Writing, writing, writing. PTAB proceedings are trials on paper. Take your 1L legal writing course seriously, even if it’s pass/fail like mine was. Take clinics and skills classes that require you to research and write briefs and motions. Buy yourself a copy of Bryan Garner’s The Winning Brief and read it cover-to-cover—I wouldn’t be the attorney I am today without it. Read good briefs and bad briefs, and think about what worked and what didn’t in each of them.
Also, if you have an undergraduate degree that qualifies you for it, think about studying for and taking the patent bar during the summer after your first year of law school. Even if you land full-time work for your 1L summer, you should still be able to put in 80-120 hours over the course of the summer into studying for and then taking the patent bar. And passing the patent bar will put you in a much better position for 2L interviews than simply being “patent bar eligible.”
What did no-one tell you about working in intellectual property, that you wish you knew, as a law school student focusing on this field?
Law firms vary widely in how they staff patent matters. Some firms silo their lawyers by technology area—electrical engineers will only ever work on electrical cases, mechanical engineers will only ever work on mechanical cases, etc. At other firms, it’s more of a free-for-all: you’ll see a computer engineer on a life sciences case or a chemical engineer on a software case. When interviewing with firms, ask how the firm would staff an attorney of your technical qualifications. If you only want to work on cases that match your tech background, go to a more siloed firm; if you want to mix things up a bit, go to a more free-for-all firm—or do what I did and launch your own firm!
What do you think makes a good expert witness?
The confidence to stand firm in one’s own opinions, the humility to take the other side’s positions seriously (when warranted) and to take declaration and deposition preparation seriously, and the self-awareness to understand how the audience will perceive the expert (whether that’s the PTAB or a lay jury) and adapt accordingly.
What are some of the challenges you face in finding good experts?
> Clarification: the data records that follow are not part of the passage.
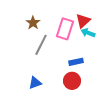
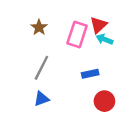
gray line: (41, 45) -> (41, 68), moved
red circle: (72, 81) -> (104, 101), moved

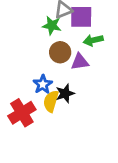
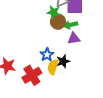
green arrow: (93, 40) -> (71, 25), moved
brown circle: (60, 52) -> (58, 22), moved

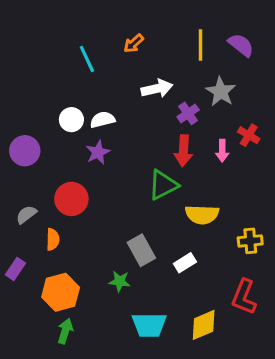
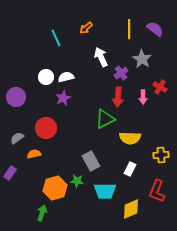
white arrow: (157, 89) -> (101, 57), turned -102
orange semicircle: (53, 239) -> (34, 154), turned -104
white rectangle: (185, 263) -> (130, 169), moved, turned -32
orange hexagon: (61, 292) -> (55, 188), moved
cyan trapezoid: (149, 325) -> (105, 191), moved

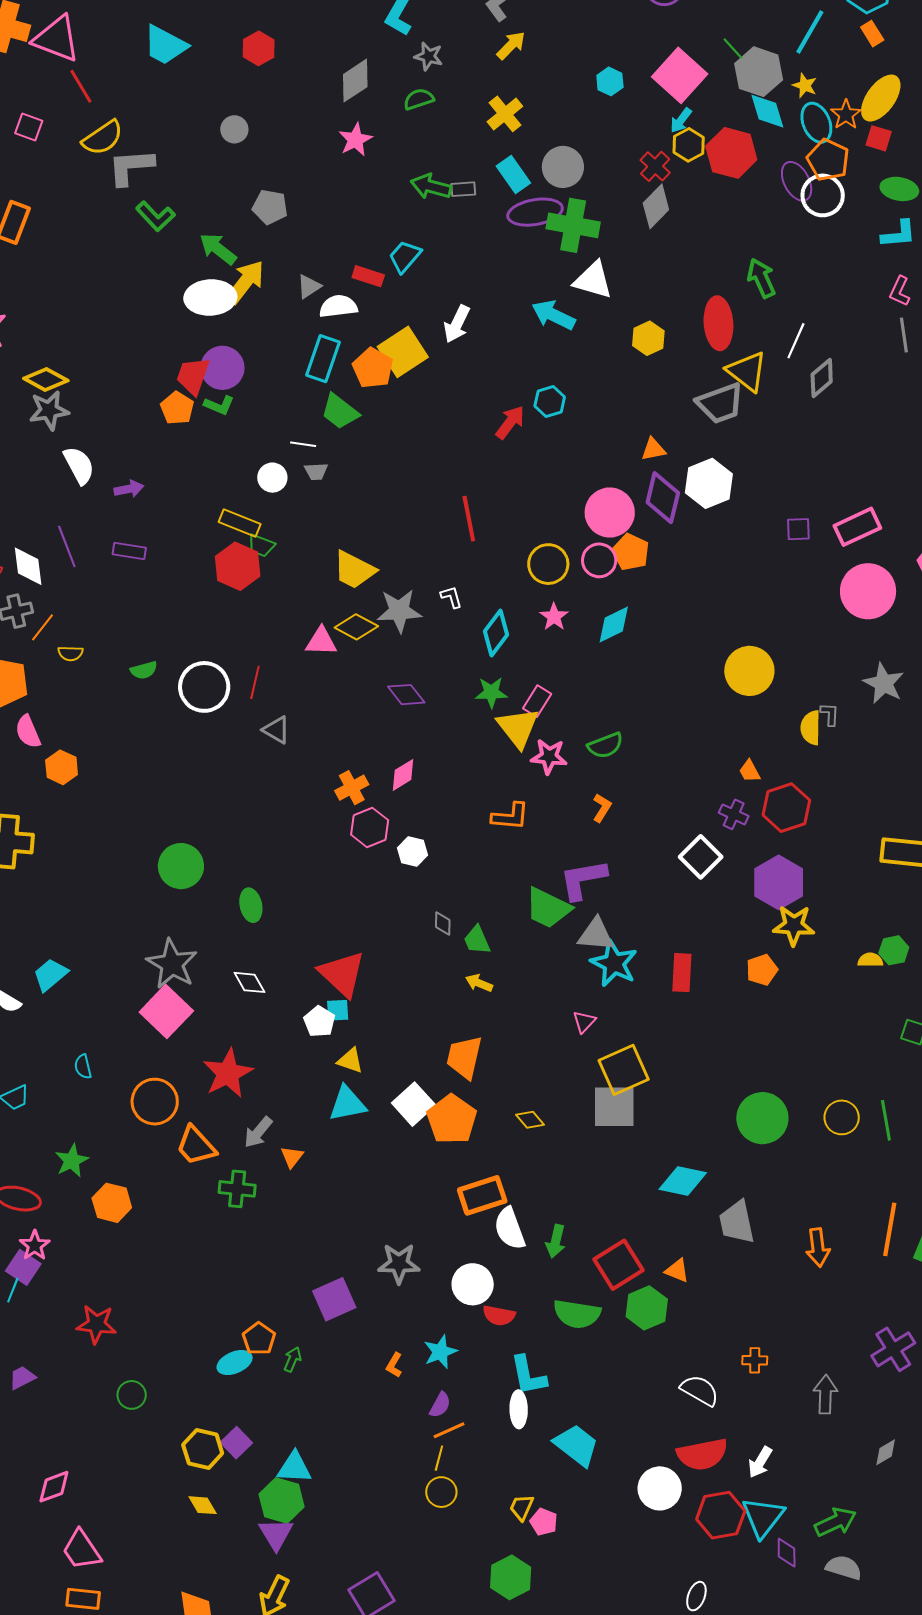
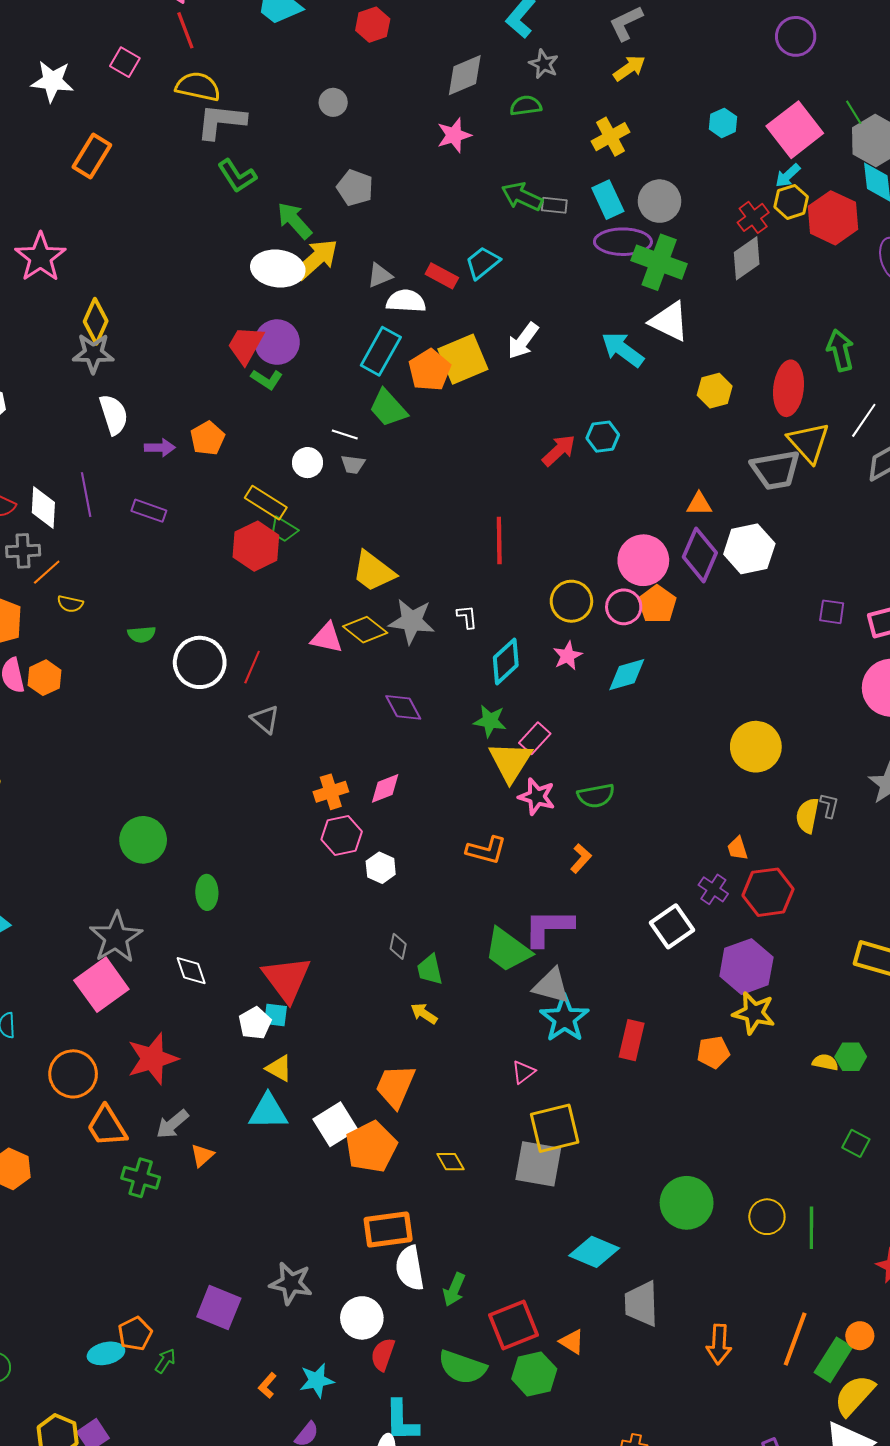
yellow semicircle: (103, 138) -> (198, 87), turned -144
yellow diamond: (46, 379) -> (96, 321), turned 75
orange pentagon: (177, 408) -> (207, 438), moved
orange hexagon: (62, 767) -> (45, 678), moved
purple square: (334, 1299) -> (219, 1308), turned 36
red semicircle: (499, 1315) -> (383, 1354), turned 88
The real measure of a PTAB expert is how the expert performs under cross-examination. But even if the expert has prior experience testifying, and even if the expert’s prior testimony is publicly available (as it usually is in PTAB proceedings), neither provides a complete picture of how the expert will perform under cross-examination in a particular proceeding. Although previous successful testifying experience is usually the best predictor of future success, too many variables change on a proceeding-to-proceeding basis to guarantee anything: different technologies, different patents, different prior art references, different opposing counsel, etc. At the same time, I’ve had successful experiences with experts that had no prior testifying experience.
Tell us about your Chief and Junior Morale Officers.
McNish PLLC has two basset hounds on staff: Chief Morale Officer New Amsterdam’s Sticky Toffee Pudding “Norman” Waite-McNish and Junior Morale Officer Merrymeeting’s Black Forest Gateau “Flora” Waite-McNish (both from Tait’s Bassets). Earlier in my career, I found that I often came up with my best arguments while out walking Norman, so much so that I joked that he deserved co-author credit on some of my briefs. He’s been part of McNish PLLC since launch. My wife and I got Flora after we moved to Maine. Flora’s youthful enthusiasm keeps the energy levels up around here. Both Norman and Flora have bio pages on McNish PLLC’s website; they’re great conversation starters.